Cette question est vraiment trop mesquine pour tout le monde ici. N'est-ce pas évident ?

Cependant, si vous demandiez à l'un d'eux de répondre à cette question, il en serait incapable.

Si cela visait une personne en particulier, il n'y aurait aucune raison de lui en vouloir, et encore moins de haïr. En réalité, dans les luttes de pouvoir au sommet, il est tout à fait normal que des innocents deviennent victimes, soient accusés à tort ou, parce qu'ils sont coupables, se déchargent de toute la responsabilité sur eux-mêmes.

Mais peut-on dire de telles choses ouvertement ?

C'est comme attraper au hasard un parfait inconnu et lui dire : « Bonjour, nous avons un conflit à régler, vous devez donc mourir. » Quel acte totalement absurde et honteux !

Maintenant qu'ils exigent des explications et qu'ils disposent clairement d'un avantage absolu, comment réagissez-vous ?

Wan Yun ne dit rien, mais fixa Xu Zhengyang d'un air sombre et froid.

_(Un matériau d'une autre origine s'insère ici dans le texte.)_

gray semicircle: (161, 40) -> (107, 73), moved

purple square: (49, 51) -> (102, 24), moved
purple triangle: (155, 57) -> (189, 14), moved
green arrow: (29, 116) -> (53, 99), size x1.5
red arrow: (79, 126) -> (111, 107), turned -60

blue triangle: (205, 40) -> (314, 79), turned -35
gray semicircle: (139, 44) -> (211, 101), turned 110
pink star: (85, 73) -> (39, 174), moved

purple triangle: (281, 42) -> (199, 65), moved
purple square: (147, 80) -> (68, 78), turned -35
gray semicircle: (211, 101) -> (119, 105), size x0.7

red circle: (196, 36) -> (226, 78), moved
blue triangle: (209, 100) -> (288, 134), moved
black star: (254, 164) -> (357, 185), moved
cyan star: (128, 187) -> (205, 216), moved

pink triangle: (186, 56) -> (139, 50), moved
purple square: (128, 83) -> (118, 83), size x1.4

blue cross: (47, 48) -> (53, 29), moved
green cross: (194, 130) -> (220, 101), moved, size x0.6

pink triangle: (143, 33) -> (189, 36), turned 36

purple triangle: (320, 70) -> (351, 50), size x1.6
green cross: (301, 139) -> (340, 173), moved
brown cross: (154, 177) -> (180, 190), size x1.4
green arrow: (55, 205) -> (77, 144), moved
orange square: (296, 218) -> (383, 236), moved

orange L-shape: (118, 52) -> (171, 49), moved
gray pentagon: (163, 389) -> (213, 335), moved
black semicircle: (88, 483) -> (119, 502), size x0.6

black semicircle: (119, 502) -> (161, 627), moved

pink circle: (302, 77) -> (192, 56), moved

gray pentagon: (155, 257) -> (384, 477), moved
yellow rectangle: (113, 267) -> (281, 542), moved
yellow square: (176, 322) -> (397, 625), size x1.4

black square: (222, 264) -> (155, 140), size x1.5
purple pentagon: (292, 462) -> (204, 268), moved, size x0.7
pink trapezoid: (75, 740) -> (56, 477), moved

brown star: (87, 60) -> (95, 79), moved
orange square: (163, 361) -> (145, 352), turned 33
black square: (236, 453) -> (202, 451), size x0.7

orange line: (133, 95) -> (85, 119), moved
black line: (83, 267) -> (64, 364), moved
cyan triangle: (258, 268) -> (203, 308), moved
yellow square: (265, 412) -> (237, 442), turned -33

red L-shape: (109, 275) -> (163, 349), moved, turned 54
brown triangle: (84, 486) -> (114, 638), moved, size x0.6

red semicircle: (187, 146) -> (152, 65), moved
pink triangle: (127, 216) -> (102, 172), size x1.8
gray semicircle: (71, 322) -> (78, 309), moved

Puis, sous le regard moqueur, méprisant et teinté de haine de Xu Zhengyang, Wan Yun renifla et détourna la tête.

« Impossible de répondre ? » Xu Zhengyang sourit, puis, balayant la foule du regard, il demanda : « L'un d'entre vous pourrait-il donner une réponse raisonnable ? »

Naturellement, personne ne parla.

Xu Zhengyang tira une profonde bouffée de sa cigarette, expira un nuage de fumée, et son expression était vaguement visible à travers la fumée.

« Oui, c’est une question très difficile. » Xu Zhengyang soupira et dit : « Qui nous a dit qu’à vos yeux, des gens comme nous ne sont que de simples citoyens, ou plutôt, des fourmis ? Heh… »

« Passons aux choses sérieuses », dit calmement l'homme assis au milieu.

Xu Zhengyang haussa un sourcil et ricana : « N'est-ce pas suffisamment pratique ? »

« Que veux-tu ? » Wan Yun se retourna et lança un regard noir à Xu Zhengyang.

« C’est très simple… » Xu Zhengyang leva un doigt, son expression se faisant grave, et déclara : « La série d’événements déclenchés par l’affaire de contrebande en Extrême-Orient fera l’objet d’une enquête, et tous les responsables devront répondre de leurs actes. Wan Yun, vous serez tenu pour strictement responsable, conformément à la loi, de vos actes illégaux. Et cela sera rendu public ! »

En entendant cela, toutes les personnes présentes dans la pièce furent choquées. En public ?

« Et toi alors ? » lança Wan Yun avec un rictus.